Tommiks.
Mevzu Dakota’da geçiyor ama...
Aslında İtalyan’dır.

*

Teksas.
Zagor.
Kaptan Swing.
Mister No.
Teks.
Hepsi “kurtarıcı” öyküleridir, hepsi adalet, özgürlük savunucularıdır.
Hepsi İtalyan orijinlidir.

*

Çünkü düpedüz, örtülü Amerikan propagandasıdır... Hepsinin İtalya’da, hepsinin aynı tarihlerde üretilmiş olması tesadüf değildir. İkinci dünya savaşı’ndan sonra, ABD’nin ve NATO’nun merkez üssü’dür.
Superman, Batman, Spiderman gibi efsane karakterleri yaratan Amerikan çizgi roman sektörü, Tommiks’i Zagor’u beceremez miydi? Elbette hasosunu becerirdi.

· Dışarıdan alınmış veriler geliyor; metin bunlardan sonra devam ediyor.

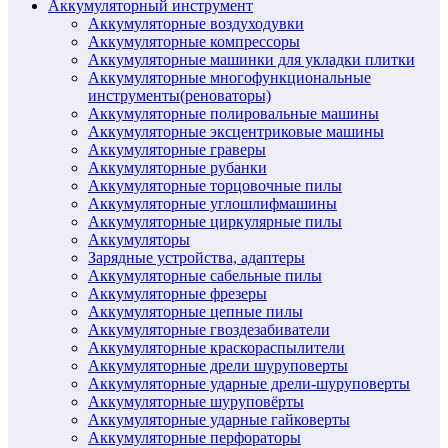
Аккумуляторный инструмент
Аккумуляторные воздуходувки
Аккумуляторные компрессоры
Аккумуляторные машинки для укладки плитки
Аккумуляторные многофункциональные
инструменты(реноваторы)
Аккумуляторные полировальные машины
Аккумуляторные эксцентриковые машины
Аккумуляторные граверы
Аккумуляторные рубанки
Аккумуляторные торцовочные пилы
Аккумуляторные углошлифмашины
Аккумуляторные циркулярные пилы
Аккумуляторы
Зарядные устройства, адаптеры
Аккумуляторные сабельные пилы
Аккумуляторные фрезеры
Аккумуляторные цепные пилы
Аккумуляторные гвоздезабиватели
Аккумуляторные краскораспылители
Аккумуляторные дрели шуруповерты
Аккумуляторные ударные дрели-шуруповерты
Аккумуляторные шуруповёрты
Аккумуляторные ударные гайковерты
Аккумуляторные перфораторы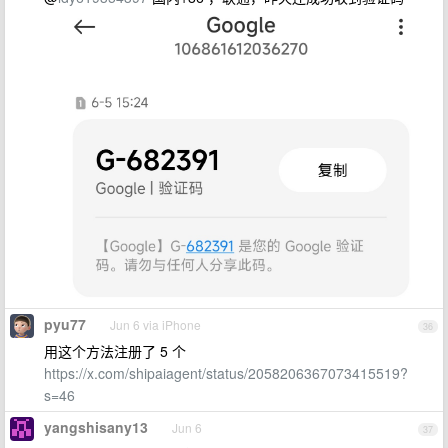
pyu77
Jun 6 via iPhone
36
用这个方法注册了 5 个
https://x.com/shipaiagent/status/2058206367073415519?
s=46
yangshisany13
Jun 6
37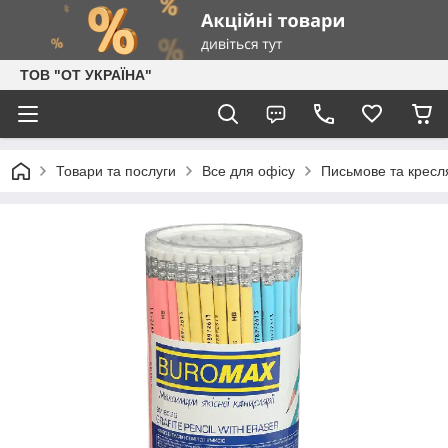
ТОВ "ОТ УКРАЇНА"
Товари та послуги
Все для офісу
Письмове та кресл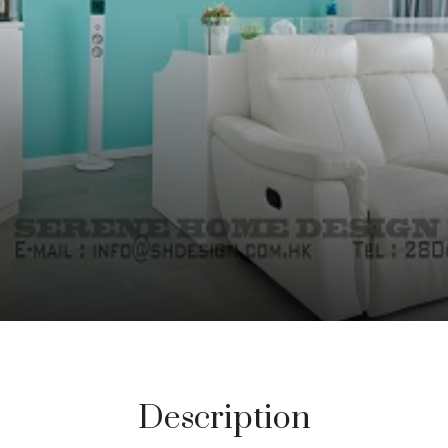
Description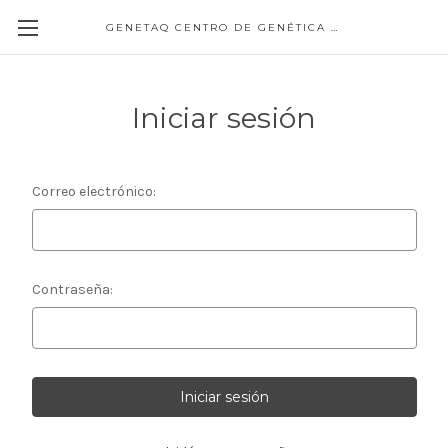
GENETAQ CENTRO DE GENÉTICA MOLECULAR
Iniciar sesión
Correo electrónico:
Contraseña: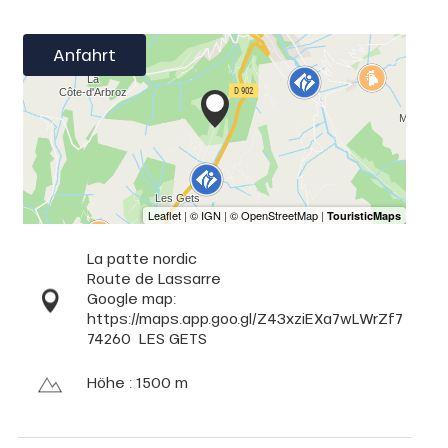
Anfahrt
La patte nordic
Route de Lassarre
Google map:
https://maps.app.goo.gl/Z43xziEXa7wLWrZf7
74260
LES GETS
Höhe : 1500 m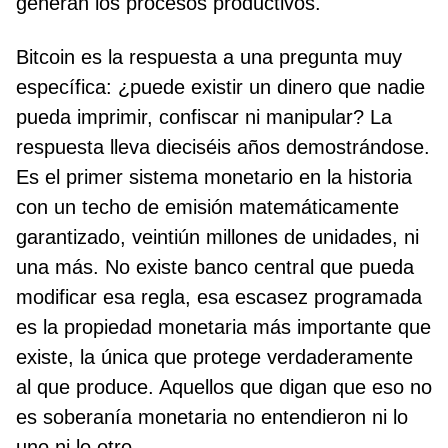
generan los procesos productivos.
Bitcoin es la respuesta a una pregunta muy
específica: ¿puede existir un dinero que nadie
pueda imprimir, confiscar ni manipular? La
respuesta lleva dieciséis años demostrándose.
Es el primer sistema monetario en la historia
con un techo de emisión matemáticamente
garantizado, veintiún millones de unidades, ni
una más. No existe banco central que pueda
modificar esa regla, esa escasez programada
es la propiedad monetaria más importante que
existe, la única que protege verdaderamente
al que produce. Aquellos que digan que eso no
es soberanía monetaria no entendieron ni lo
uno ni lo otro.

Ama, kültür transferini bu kadar kısa sürede, böylesine yaygınlaştıramazdı. Avrupa kaynaklı olunca, Türkiye başta olmak üzere tüm kıtaya salgın gibi yayılıverdi.

*

Red Kit neden Belçika doğumludur sizce?
Dünyanın en sevimli Amerikalı kovboyu neden Belçika üretimidir?
İlk yayın tarihi 1946.
Savaş bittikten hemen bir yıl sonra.

*

Bazen, hiçbir şey göründüğü gibi değildir.

*

Mesela, Temel Reis.
Ispanak yiyor, pazuları şişiyor, Kabasakal’ı bir yumrukta uçuruyordu, televizyonda Temel Reis’i seyreden annelerimiz de habire ağzımıza ıspanak sokuşturuyordu.
Halbuki, 85 yıl önce ilk çizildiği döneme ait “virgül hatası”ydı. Bir kilo ıspanakta 30 miligram demir var diye biliniyordu. Sonradan anlaşıldı ki, sadece üç milligram var. Mercimekte, yumurtada katbekat fazla demir vardı. Yani, haybeye yemiştik onca ıspanağı!

*

La Fontaine mağduru olan karga’ya da oldum olası çok üzülürüm doğrusu... Malum, kurnaz tilki zekasını kullanmış, sesin ne güzel demiş, şarkı söylemesini istemiş, ağacın dalında tüneyen saftirik karga inanmış, ağzındaki peyniri düşürmüş, tilki peyniri kapmış filan.

*

Peki, bunun böyle yaşanmış olabilmesi mümkün müdür?
Bilimsel olarak değildir.
Aptal muamelesi yapılan karga, deneylerle ispatlanmıştır ki, yunus ve şempanzeden sonra en zeki üçüncü hayvandır. Kurnaz zannedilen tilki ise, zeka seviyesiyle ilk 10 hayvan arasında bile yoktur.

*

Bir başka iftiranın kurbanı olan ağustosböceği de birkaç sene önce nihayet aklandı.
Karınca bütün yaz harıl harıl çalışırken, tembel ağustosböceğinin ağaç gölgesinde püfür püfür yan gelip yattığı, kış gelince de aç bilaç kalıp karıncaya yalvardığı falan zannediliyordu.
Meğer araştırmalar gösterdi ki, toprak altında yaşayan ağustosböceklerinin yeryüzüne çıktıktan sonra sadece dört haftalık ömürleri var. Sadece ağustos ayında yaşıyorlar. İsmi de oradan geliyor. Ağustos ayından sonra hayatta kalamıyorlar. Dolayısıyla, kış ayları için yiyecek biriktirmelerinin zaten hiç manası yok.

*

Kıssadan hisse...

*

Milenyumda dünyaya gelen dünün çocukları, göz açıp kapayana kadar yetişkin oldular, 24 Haziran’da ilk kez oy kullanacaklar.

*

Değerli gençler...
Bu memleketin başına ne geldiyse “büyüklere masallar”dan geldi.
Bu durumu değiştirmek sizin elinizde.
Siz doğduğunuzdan beri “doğruymuş gibi” anlatılan “yanlışlara” kanmayın lütfen.

*

Size dayatılan örtülü propagandanın “kaynağı”na dikkat edin, ekonomik verilerdeki “virgül hataları”na aldanmayın, “aptal, tembel, darbeci, terörist” gibi kulaktan dolma yaftalara inanmayın.
Gerçeklere odaklanın.
Gerçeklerden yana olun.
Sizleri de ayakta uyutmalarına izin vermeyin.